I liked how the traditional seaside puppet play was weaved into a story about childhood and reminiscence in The Comical Tragedy or Tragical Comedy of Mr Punch by Neil Gaiman and Dave McKean. The graphic novel seems to collage drawings and photographs, blurring reality and creating a dreamlike feel. There is, sometimes, an air of melancholy for an unrecoverable past and this is punctuated by remembered events that involve a favourite ice lolly, no longer available. As the past is relived, however, the confusion of innocence is highlighted; adults behave inconsistently and make insensible remarks.

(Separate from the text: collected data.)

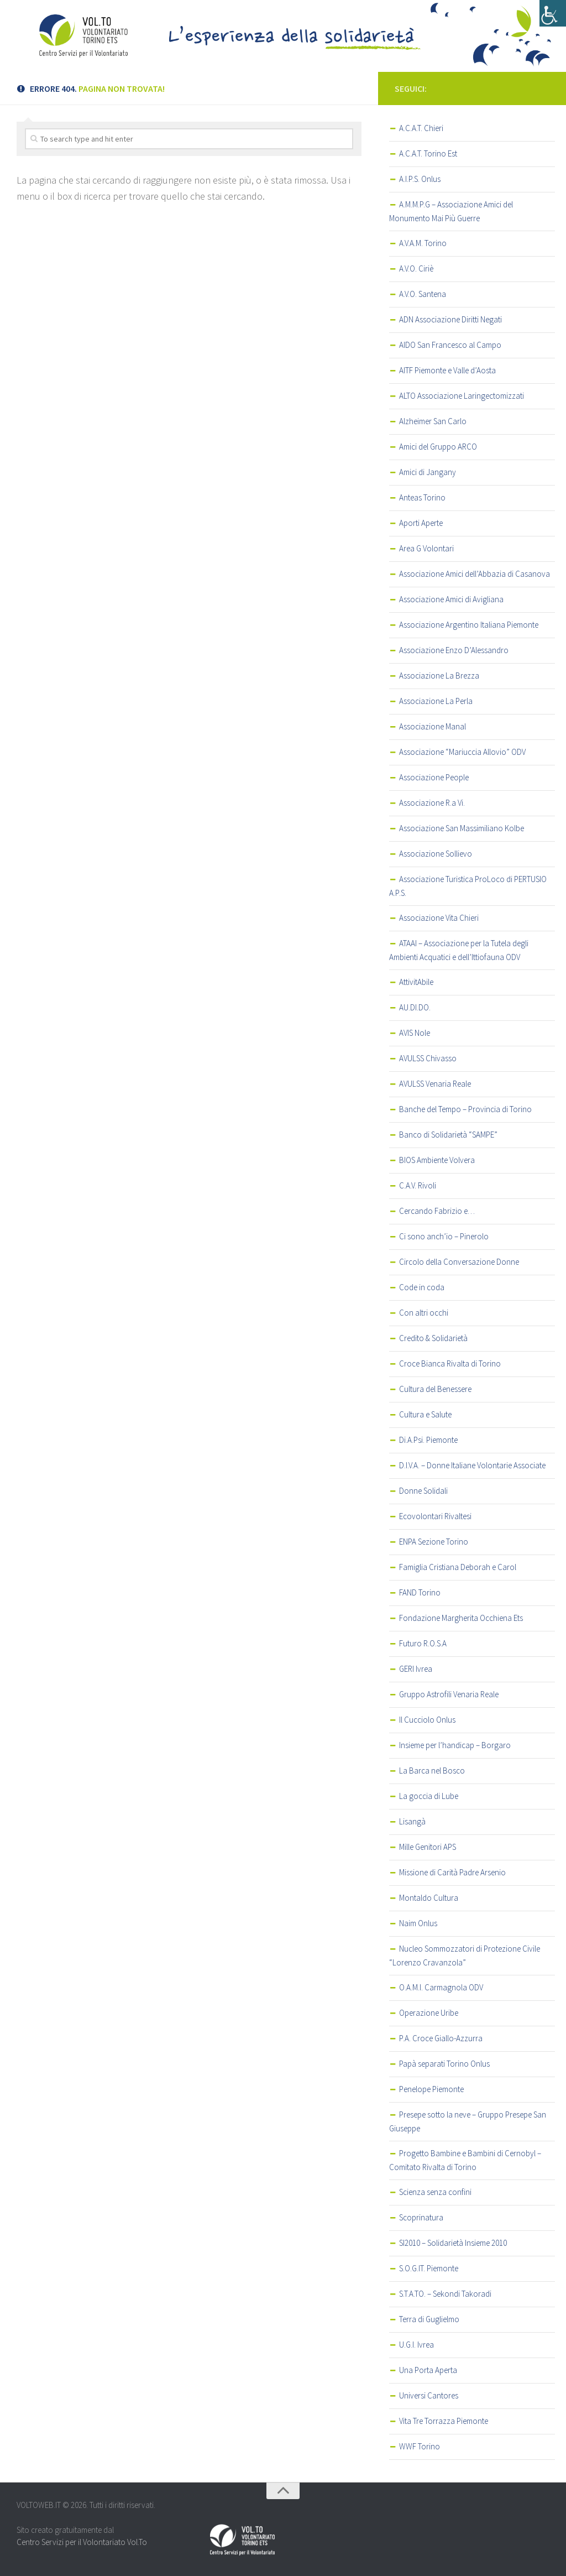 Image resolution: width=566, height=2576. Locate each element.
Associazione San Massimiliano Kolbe (461, 828)
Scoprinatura (421, 2217)
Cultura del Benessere (435, 1389)
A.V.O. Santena (422, 294)
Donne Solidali (423, 1490)
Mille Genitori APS (427, 1847)
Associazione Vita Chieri (439, 917)
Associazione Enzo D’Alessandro (454, 650)
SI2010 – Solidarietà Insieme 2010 (453, 2243)
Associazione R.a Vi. (432, 802)
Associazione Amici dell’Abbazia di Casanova (474, 574)
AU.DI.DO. (415, 1007)
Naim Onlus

The book shows childhood as a, sometimes, frightening time.
Mr Punch shows up at various points of the story in short bursts, as if his violent nature cannot be borne for long; that he manages to kill several characters and not be punished is a strange message for a children’s seaside entertainment show, given our cultural behaviour around crime and punishment. On the other hand perhaps it’s not so strange; not all crime is punished, especially crime sanctioned by government – for example, killing people is a crime unless you’re a member of the armed forces and have been ordered to kill people labelled as “the enemy”.
Mr Punch manages to kill everyone who opposes him, including The Devil, and this is where the play ends. In Gaiman and McKean’s version, Mr Punch says, “Hooray! Hooray! The Devil is dead! Now everybody is free to do whatever they wish!” Is Mr Punch a hero or a villain? The statement reflects a truthful reality: people are not all good or all bad (if we are even good and bad at all – surely, these are concepts made up for moral purposes?).
I like the idea of using a story within a story and the dark aesthetic in Gaiman and McKean’s book works well. It feels layered in its presentation as well as in its storytelling: the photographs and drawings create a sense of texture that is often disturbing. It would be interesting to put sounds to this story.
The deep orange and blue of the sunset provide the backdrop for the silhouettes. I glanced out of my window and felt awe. I like the idea of using colour with silhouettes.